Libretto: Metastasio. Premiere: 4 November 1752, Naples, Teatro di San Carlo
I am always a bit nervous when buying a "live" recording. The musicians' and singers' faux pas, which one would barely notice when listening to an inspired performance in an opera house get blown out of proportion and become irritants that make on want to put the CD's on a shelf high enough so as to be unreachable without a ladder. In the case of this recording, however, I need not have worried, for it is splendid throughout in ever conceivable way. This is the best "live" recording that I have heard in many a year.

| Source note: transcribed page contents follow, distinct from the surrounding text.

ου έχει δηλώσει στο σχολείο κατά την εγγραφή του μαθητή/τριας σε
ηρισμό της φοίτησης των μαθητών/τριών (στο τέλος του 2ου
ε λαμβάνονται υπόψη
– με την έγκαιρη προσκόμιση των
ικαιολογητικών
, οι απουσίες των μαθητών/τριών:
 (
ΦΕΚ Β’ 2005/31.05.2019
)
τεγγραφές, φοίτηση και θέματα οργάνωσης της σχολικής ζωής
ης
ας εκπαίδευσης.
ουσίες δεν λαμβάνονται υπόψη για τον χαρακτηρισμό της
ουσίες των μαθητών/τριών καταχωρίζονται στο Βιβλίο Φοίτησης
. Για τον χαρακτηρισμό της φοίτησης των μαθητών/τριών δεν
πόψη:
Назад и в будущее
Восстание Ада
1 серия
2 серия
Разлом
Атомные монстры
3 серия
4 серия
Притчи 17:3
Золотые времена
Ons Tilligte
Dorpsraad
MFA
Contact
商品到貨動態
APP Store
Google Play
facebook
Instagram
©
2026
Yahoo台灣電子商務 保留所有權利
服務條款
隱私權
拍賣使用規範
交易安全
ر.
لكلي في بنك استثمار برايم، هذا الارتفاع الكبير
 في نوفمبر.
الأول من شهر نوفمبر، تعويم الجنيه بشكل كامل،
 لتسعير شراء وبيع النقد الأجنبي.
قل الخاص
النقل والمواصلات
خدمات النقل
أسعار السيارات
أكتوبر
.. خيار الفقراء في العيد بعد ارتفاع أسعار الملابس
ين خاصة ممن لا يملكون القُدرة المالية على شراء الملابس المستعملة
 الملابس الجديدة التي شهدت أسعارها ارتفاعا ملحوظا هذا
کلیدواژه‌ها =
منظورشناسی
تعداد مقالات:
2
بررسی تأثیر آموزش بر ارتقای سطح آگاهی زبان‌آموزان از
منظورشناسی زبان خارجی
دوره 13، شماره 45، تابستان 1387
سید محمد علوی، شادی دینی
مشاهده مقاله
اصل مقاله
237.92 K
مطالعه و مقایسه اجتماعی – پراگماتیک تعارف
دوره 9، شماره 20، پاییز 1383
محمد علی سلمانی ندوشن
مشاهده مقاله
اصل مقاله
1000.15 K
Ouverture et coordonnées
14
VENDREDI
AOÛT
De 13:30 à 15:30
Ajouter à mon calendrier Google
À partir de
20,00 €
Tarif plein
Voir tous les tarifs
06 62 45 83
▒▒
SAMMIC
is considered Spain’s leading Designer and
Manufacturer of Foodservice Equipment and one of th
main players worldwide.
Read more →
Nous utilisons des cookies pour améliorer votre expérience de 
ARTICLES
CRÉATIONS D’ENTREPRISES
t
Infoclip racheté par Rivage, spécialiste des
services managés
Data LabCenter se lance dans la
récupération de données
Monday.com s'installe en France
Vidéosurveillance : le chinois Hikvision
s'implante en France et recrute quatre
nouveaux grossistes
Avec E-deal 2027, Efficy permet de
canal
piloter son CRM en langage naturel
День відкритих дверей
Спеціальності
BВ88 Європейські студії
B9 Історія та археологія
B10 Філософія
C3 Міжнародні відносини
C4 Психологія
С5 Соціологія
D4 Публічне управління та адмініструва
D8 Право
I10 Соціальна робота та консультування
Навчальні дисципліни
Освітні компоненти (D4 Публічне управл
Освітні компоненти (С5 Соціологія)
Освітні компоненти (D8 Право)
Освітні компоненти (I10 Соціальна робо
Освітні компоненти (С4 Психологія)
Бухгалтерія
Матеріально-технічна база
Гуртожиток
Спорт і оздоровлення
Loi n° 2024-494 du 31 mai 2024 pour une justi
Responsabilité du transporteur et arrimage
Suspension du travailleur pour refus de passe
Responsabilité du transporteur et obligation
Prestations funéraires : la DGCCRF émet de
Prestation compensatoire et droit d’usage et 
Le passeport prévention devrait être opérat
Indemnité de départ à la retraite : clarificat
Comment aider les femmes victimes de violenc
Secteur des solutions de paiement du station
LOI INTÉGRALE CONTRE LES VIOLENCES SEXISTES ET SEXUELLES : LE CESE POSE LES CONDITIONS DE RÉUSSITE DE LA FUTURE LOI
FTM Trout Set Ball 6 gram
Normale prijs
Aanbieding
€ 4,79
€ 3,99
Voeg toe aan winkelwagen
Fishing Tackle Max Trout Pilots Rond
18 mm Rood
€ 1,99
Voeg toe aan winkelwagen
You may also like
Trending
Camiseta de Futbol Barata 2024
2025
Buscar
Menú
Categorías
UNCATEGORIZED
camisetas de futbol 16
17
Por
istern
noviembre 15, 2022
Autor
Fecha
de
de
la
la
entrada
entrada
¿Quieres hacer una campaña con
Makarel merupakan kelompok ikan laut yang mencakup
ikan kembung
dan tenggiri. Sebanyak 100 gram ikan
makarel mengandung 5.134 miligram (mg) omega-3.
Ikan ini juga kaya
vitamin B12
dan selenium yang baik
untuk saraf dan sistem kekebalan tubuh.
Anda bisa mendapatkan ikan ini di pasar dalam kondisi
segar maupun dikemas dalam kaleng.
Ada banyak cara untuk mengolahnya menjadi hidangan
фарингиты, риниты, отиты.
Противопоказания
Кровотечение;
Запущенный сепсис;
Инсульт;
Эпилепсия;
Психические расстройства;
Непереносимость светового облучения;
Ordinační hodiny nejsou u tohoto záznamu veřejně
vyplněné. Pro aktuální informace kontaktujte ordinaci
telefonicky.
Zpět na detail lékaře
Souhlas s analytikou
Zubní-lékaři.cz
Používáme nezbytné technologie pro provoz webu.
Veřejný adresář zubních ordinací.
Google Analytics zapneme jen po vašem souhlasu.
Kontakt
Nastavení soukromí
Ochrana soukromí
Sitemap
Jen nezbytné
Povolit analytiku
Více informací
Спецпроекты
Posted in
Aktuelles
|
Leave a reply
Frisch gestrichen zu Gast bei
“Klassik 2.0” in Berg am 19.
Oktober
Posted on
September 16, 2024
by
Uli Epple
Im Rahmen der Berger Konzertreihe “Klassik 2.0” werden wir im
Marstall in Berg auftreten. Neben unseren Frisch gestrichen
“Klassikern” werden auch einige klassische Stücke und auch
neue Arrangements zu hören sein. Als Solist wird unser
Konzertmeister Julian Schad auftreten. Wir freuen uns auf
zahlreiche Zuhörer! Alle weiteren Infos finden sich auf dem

Other than said nervousness, I was looking forward to finally listen to Gluck's version of "La Clemenza" and compare it to Mozart's version of " La clemenza di Tito, written in 1791, written in only 18 days and in such haste that the secco recitatives were supplied by another composer, probably Franz Xaver Süssmayr (of later Mozart Requiem fame) according to Mozart's earliest biographer Niemetschek. It premiered on September 6th for the Emperor's coronation festivities in Prague. Sadly, Mozart fell ill while in Prague and thus began the slide toward his death on December 5th. Whether this was due to the exertion of his compositional marathon or because he heard reports that the crowned Emperor's wife Maria Luisa of Spain dismissed it as "una porcheria tedesca" (literally in Italian "German swinishness," but most idiomatically translated "A German pig sty")* has not come down to us in writing or legend.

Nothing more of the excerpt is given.